Decluttering vs. Minimizing (Everything you need to know about decluttering)

Decluttering vs. Minimizing (Everything you need to know about decluttering)

This past weekend, I spoke on decluttering vs. minimizing at an event held by some local Realtors on downsizing. When considering downsizing, it’s important to focus on owning less, rather than just getting rid of some things. If you simply purge half your possessions  before moving without adjusting your mindset, a smaller home will quickly clutter up or leave you feeling like you don’t have enough. Whether or not your downsizing, chances are you have a problem area in your home. The truth is, everyone has at least one spot in their house that they feel overwhelmed or embarrassed by.

You see, we own a TON of “stuff”. The average American home contains 300 000 items. That’s over a quarter million! And an average 10 year old owns 238 toys (worth about $9000), but only plays with 12 favourites daily. It’s obvious that we have far, far more than we need, or even really want. All the excess shopping, accumulating and owning is eating up all our free time.

Decluttering is the process of removing things from your home. The main goal is to get rid of things.

Minimizing is learning to live with less, buy less and need less. The main goal is owning less.

When you own less, you have less to manage. This frees up mental energy, time and offers more freedom. Normally, the purpose of downsizing is to minimize work load and financial responsibility. Whether or not you plan on moving into a smaller space, owning less brings a lot of freedom and peace! With this in mind, the initial focus (step 1) should on moving as much as possible out, as quickly as possible. Once the chaos and excess is in check, the focus shifts (step 2) to owning less, and buying less to maintain the initial result.

Step 1


I always recommend my clients begin with their closet. We all have things that we don’t wear and it’s an easy place to practice letting things go that no longer serve you. Gather a box or bag to hold donations. Start by taking every item out of your closet. Lay it on your bed or hang it on a freestanding clothing rack.  One by one, pick up the items. If you don’t immediately know you want to keep it, ask yourself:
Does it fit well? When was the last time I wore this? Do I love it?

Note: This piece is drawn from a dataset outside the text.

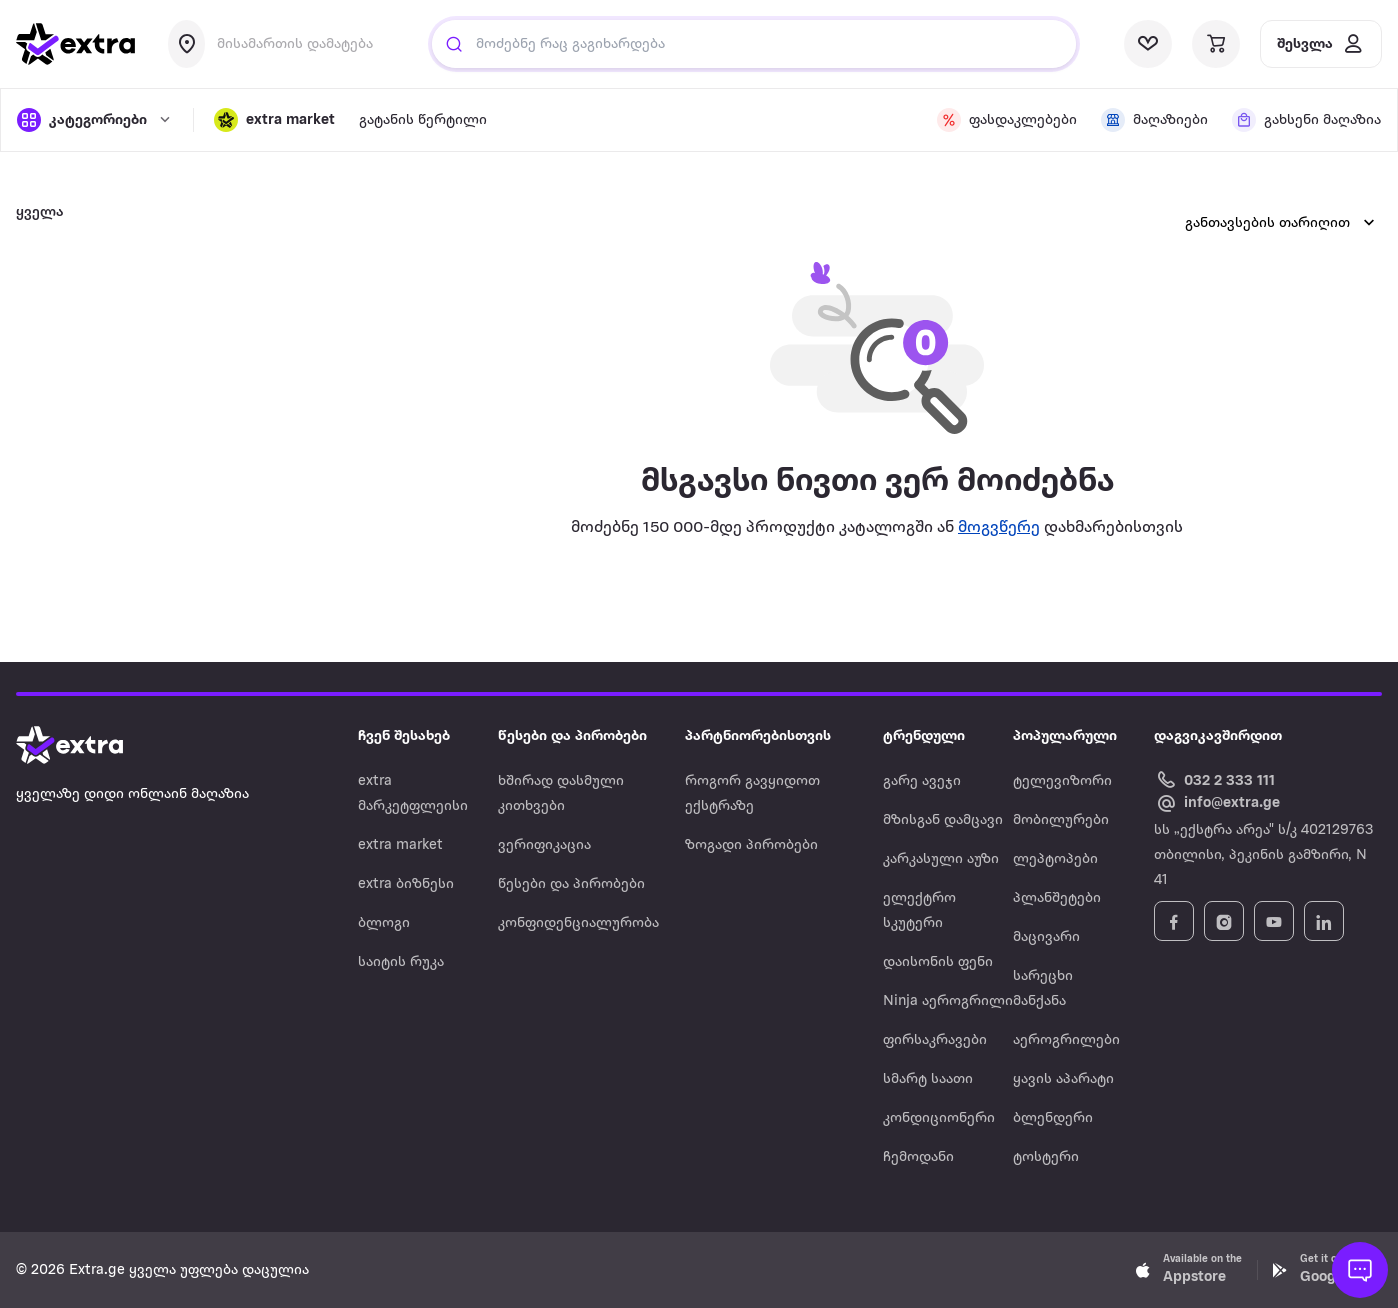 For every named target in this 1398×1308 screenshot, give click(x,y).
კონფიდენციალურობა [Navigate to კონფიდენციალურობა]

If you hesitate on any of those questions, toss it in the donate pile. Don’t overthink! Organize clothing in sections as you replace each item back into your closet. I have my formal wear in the back, then day dresses, jackets and cardigans, long sleeves, short sleeves and tank tops. Having the longest/bulkiest/heaviest items at the back and smaller items up front, makes it easy to glance in and see what’s there.

Holding onto clothes you don’t wear, creates more for you to manage, without any payoff.

Dig In:

Now, it’s time to pick another area. Your junk drawer, desk or bathroom are good starting points. This four bin method is a great way to manage this process because it takes the guess work out. You’ll need one bag, box or bin for keep, donate, recycle, toss.

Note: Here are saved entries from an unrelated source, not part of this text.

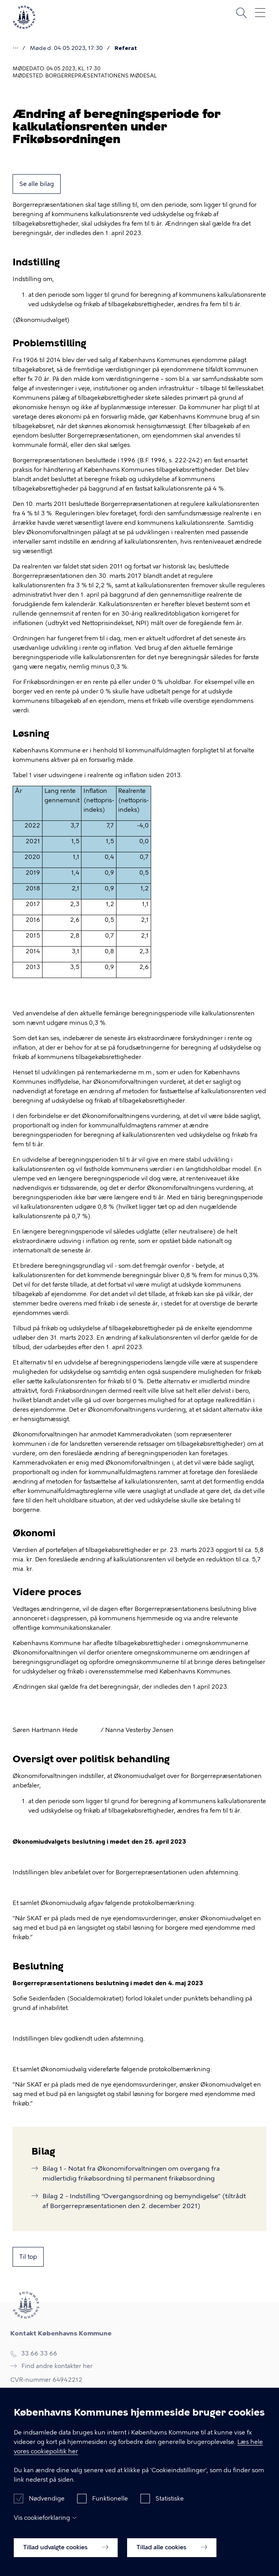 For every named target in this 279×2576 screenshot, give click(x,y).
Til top (28, 2256)
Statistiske (169, 2502)
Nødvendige (47, 2502)
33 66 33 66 (36, 2354)
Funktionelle (110, 2502)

Don’t let yourself get stuck! Just pick up one item at a time and put it in the appropriate bin. As you go, whenever you come across an item you’re not sure about, ask yourself:

Do I need this? When was the last time I used it? Do I like it? Can it be replaced if needed? Does owning this give me energy, or drain my energy?

Once everything is in the appropriate bin, it’s easy to lose momentum. Don’t sit down! Don’t grab a cup of coffee! Finish strong, so you don’t end up with a bunch of neglected, overwhelming piles. First, toss the garbage and the recycling right away. (No, seriously, take it outside now!) Then put the donations bag in the front seat of your car, where it can nag you until you drop it off. I recommend donating at the most convenient place, wherever it might be. Some charities also offer pickup if you don’t have a vehicle or have mobility challenges. Now, you’re left with the somewhat daunting keep bin, but don’t worry, we’ve got this.

Tackling The Keep Bin:

Your new motto is “everything in its place and a place for everything”.

-Put away items in the keep box that already have a home. In fact, you may have already done much of this as you went, maybe replacing loose pens in a pen cup or putting all the kids’ colouring books in the proper basket.

-Next, organize like items into piles. If you’re going through your kitchen tools and large utensils, you may have piles for baking items, measuring items, serving spoons, knives, scoops etc.

-Take a visual inventory. You may discover you kept four ladles and only need two. Put the extras by the door to add to your donate bin! Take stock of what you have and consider the best spots for them.

-THIS is the time to buy organizational accessories or storage furniture if you need them. If you shop for supplies before you start, you’re at high risk of buying the wrong thing or too many/too few of the right thing. Planning and purchasing a system after you’ve done the hard work will help you stay motivated and prevent that pile of empty extra containers and organizers that so many people have!

What about selling items?  I recommend donating the vast majority of items, rather than selling them. The goal is to move as many things out, as quickly as possible to prevent you from stalling out. For high value items, or in situations where the money is needed, etc. list as you go. Keep your phone nearby (but not too handy) and post things when you find them, or all at once after you take out the garbage, recycling and donations. Set a reminder in your calendar. If it hasn’t sold within a week, drop the price significantly or consider donating. It’s likely not worth the continued energy drain of managing it.